Nitrates are critical for the growth of plants, so plants have evolved sophisticated mechanisms to ensure sufficient nitrate uptake from their environments. In a new study published in the journal Nature Plants, researchers at Nagoya University, Japan, have identified a plant enzyme that is key to activating a nitrate uptake mechanism in response to nitrogen starvation. This finding explains how plants meet their needs in challenging environments, opening doors to improving agriculture in such environments.

When nitrate levels are plentiful in a plant's environment, a plant can achieve adequate nitrate uptake levels by relying on what plant biologists call a "low-affinity transport system." But when nitrates become scarce in a plant's local environment, it may need to switch to a more powerful nitrate uptake mechanism known as a "high-affinity transport system." In Arabidopsis plants, which frequently serve as model organisms for plant biology research, the NRT2.1 protein plays an important role in the high-affinity transport system. Interestingly, when Arabidopsis plants synthesize the NRT2.1 protein, they initially produce an inactive protein that can later be activated when the high-affinity transport system is needed.

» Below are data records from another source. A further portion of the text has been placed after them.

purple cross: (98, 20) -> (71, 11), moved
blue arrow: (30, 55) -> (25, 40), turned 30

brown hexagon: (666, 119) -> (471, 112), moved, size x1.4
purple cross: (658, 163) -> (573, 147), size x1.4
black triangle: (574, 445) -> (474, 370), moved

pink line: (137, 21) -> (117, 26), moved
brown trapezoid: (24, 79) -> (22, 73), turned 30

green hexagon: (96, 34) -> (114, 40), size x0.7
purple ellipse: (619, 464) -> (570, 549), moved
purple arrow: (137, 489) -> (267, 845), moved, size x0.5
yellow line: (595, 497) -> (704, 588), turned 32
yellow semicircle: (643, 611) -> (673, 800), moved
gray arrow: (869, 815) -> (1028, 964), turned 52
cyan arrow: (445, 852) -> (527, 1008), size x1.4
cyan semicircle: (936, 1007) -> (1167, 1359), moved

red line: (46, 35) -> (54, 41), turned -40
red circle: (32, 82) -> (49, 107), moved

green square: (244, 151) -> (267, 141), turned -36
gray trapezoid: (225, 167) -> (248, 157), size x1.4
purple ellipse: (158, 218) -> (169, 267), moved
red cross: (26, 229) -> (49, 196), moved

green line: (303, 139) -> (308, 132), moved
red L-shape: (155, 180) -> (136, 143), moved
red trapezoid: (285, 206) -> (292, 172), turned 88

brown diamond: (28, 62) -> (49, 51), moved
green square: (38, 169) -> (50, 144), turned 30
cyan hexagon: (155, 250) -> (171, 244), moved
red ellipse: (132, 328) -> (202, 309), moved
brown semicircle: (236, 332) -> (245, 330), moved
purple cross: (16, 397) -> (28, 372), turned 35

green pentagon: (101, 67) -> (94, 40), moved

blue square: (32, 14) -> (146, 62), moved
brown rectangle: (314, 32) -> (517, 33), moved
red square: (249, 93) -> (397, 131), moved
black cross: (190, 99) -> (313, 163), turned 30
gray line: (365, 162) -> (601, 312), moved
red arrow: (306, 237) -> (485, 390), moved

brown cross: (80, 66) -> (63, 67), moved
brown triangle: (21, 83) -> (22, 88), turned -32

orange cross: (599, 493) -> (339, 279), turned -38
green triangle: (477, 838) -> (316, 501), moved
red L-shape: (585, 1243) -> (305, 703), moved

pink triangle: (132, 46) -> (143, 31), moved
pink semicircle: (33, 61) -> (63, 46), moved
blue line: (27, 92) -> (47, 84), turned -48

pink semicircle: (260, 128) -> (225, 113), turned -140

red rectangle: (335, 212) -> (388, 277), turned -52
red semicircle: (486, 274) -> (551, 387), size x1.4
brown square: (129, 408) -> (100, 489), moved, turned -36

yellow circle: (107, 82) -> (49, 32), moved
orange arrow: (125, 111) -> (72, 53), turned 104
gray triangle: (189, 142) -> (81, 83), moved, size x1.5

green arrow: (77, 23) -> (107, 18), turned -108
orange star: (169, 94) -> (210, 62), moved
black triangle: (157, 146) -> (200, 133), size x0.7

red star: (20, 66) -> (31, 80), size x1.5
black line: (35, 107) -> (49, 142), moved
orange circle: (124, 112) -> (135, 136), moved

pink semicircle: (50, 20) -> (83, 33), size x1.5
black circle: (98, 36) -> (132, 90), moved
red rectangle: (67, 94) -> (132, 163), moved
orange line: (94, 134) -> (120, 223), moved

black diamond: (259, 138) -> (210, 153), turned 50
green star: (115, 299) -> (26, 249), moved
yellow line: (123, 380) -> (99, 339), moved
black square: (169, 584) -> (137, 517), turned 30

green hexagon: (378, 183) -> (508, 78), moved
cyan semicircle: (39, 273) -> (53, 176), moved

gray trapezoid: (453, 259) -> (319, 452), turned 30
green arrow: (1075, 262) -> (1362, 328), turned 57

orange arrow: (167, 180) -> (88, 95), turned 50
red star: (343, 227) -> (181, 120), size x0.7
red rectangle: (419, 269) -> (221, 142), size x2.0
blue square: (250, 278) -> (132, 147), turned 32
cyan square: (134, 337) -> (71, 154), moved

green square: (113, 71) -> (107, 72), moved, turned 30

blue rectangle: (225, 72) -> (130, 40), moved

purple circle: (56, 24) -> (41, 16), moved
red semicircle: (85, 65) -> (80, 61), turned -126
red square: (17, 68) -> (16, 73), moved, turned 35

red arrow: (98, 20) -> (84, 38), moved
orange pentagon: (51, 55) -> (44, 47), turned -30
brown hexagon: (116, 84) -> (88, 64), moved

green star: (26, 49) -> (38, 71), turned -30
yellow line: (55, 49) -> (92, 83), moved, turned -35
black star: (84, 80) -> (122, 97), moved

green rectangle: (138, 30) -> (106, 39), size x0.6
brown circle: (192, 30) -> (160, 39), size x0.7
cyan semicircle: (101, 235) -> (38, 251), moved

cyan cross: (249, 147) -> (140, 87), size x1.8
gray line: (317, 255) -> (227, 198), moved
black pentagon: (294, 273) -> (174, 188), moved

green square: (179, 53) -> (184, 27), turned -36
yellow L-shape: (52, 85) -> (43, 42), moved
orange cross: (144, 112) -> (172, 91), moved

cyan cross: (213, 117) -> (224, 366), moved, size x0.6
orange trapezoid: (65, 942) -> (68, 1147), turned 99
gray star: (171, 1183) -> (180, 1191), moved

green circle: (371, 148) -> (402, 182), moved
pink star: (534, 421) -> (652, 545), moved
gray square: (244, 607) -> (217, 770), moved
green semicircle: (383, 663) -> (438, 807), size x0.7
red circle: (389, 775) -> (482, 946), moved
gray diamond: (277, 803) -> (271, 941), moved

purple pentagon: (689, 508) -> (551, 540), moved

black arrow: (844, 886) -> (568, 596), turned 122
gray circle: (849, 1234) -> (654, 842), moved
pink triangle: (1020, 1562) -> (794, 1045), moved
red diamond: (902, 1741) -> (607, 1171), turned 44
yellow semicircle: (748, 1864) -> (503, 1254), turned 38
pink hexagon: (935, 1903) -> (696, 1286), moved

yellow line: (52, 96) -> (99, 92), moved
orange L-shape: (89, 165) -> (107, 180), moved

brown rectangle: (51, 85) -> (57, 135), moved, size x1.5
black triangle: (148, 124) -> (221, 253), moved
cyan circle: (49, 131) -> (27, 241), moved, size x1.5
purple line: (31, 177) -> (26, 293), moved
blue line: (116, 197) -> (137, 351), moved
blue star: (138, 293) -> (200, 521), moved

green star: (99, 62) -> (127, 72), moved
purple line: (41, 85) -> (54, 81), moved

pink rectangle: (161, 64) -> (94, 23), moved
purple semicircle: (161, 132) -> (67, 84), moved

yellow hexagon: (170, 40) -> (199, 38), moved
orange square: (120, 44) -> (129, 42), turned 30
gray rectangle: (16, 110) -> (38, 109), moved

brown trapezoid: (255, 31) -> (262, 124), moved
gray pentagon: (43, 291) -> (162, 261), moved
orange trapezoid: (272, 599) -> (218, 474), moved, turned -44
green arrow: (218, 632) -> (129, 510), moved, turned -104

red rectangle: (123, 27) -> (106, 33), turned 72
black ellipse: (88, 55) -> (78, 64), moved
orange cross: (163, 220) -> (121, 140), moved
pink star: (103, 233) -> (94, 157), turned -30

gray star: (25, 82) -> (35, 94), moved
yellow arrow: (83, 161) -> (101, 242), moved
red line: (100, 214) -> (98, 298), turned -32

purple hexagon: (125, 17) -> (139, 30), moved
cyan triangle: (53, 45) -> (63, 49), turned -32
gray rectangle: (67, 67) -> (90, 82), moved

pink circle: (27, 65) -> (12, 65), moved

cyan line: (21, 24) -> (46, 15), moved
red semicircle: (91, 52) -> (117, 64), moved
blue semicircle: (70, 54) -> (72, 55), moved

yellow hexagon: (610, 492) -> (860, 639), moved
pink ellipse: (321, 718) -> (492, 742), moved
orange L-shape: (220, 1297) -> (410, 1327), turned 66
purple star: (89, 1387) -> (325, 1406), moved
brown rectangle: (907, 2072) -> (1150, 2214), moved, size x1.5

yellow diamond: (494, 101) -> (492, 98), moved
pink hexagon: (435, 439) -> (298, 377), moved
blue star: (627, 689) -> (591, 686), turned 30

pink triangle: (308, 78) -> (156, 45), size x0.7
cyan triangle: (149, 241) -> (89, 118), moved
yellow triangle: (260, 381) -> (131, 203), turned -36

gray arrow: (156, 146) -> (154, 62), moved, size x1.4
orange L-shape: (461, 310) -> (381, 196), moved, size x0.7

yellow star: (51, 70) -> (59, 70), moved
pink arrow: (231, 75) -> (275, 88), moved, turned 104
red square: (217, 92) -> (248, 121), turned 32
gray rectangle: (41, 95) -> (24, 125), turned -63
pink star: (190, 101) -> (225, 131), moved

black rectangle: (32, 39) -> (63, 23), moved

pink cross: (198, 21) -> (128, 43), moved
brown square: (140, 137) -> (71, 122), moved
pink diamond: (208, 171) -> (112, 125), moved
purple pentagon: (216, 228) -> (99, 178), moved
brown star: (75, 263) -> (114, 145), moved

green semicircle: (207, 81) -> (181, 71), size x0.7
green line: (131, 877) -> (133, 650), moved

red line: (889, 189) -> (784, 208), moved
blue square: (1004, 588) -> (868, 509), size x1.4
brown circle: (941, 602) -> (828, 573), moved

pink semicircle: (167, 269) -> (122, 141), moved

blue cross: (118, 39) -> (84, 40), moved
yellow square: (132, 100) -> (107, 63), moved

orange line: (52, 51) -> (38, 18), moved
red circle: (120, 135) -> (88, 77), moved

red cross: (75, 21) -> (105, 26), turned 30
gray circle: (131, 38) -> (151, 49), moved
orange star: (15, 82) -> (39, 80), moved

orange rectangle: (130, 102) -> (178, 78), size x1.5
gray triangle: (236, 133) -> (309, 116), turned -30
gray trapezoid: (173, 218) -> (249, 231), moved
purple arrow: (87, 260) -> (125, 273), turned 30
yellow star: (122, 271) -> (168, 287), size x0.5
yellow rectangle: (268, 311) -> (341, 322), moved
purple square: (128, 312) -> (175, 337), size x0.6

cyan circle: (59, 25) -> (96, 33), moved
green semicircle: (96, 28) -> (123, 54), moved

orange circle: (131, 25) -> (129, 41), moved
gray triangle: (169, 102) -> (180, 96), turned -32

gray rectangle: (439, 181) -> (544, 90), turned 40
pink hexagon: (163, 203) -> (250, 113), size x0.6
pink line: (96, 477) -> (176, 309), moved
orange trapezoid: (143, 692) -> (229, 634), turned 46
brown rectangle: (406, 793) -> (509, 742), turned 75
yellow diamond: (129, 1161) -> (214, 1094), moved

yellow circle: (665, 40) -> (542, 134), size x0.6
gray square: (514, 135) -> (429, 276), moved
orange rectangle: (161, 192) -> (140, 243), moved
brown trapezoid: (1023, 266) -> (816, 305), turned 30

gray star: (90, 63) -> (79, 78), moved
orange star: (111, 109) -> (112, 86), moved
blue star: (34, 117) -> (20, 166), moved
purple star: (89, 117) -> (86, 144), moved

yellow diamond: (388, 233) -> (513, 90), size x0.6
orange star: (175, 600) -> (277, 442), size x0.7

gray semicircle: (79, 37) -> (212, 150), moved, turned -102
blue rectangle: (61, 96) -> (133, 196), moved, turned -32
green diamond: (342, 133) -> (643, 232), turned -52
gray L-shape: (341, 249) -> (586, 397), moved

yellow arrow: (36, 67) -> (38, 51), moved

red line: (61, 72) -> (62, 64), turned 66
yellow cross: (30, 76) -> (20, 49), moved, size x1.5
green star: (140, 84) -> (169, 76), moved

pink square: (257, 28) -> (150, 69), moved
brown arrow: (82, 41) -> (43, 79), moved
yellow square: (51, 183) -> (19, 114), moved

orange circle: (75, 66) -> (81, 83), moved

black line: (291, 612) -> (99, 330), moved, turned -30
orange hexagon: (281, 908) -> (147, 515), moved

This synthesis of a nonfunctioning protein that can later be activated intrigued Dr. Yoshikatsu Matsubayashi of Nagoya University, but he sees a certain logic in this preparatory protein synthesis; he notes, "Proteins cannot be synthesized when the nitrogen deficiency occurs." In other words, plants need to synthesize the proteins in a high-affinity transport system before a nitrogen deficiency necessitates the use of those proteins, because nitrogen deficiency itself makes it difficult to synthesize new proteins. In order to better understand this remarkable system, Dr. Matsubayashi and his colleagues set out to identify the protein that activates NRT2.1 in response to nitrogen starvation.

Previous studies had shown that a peptide called CEP found in plant roots plays an important role in activating biochemical pathways that respond to nitrogen starvation, so the researchers focused their investigation on the CEP and its downstream CEPD pathway. Their experiments soon drew their attention to a protein called At4g32950. The researchers found that this protein responds to nitrogen starvation by activating the NRT2.1 protein. It achieves this activation by removing a phosphate group from a specific location on the NRT2.1 protein, so the investigators decided to give the At4g32950 protein a new name: CEPD-induced phosphatase, or "CEPH" for short.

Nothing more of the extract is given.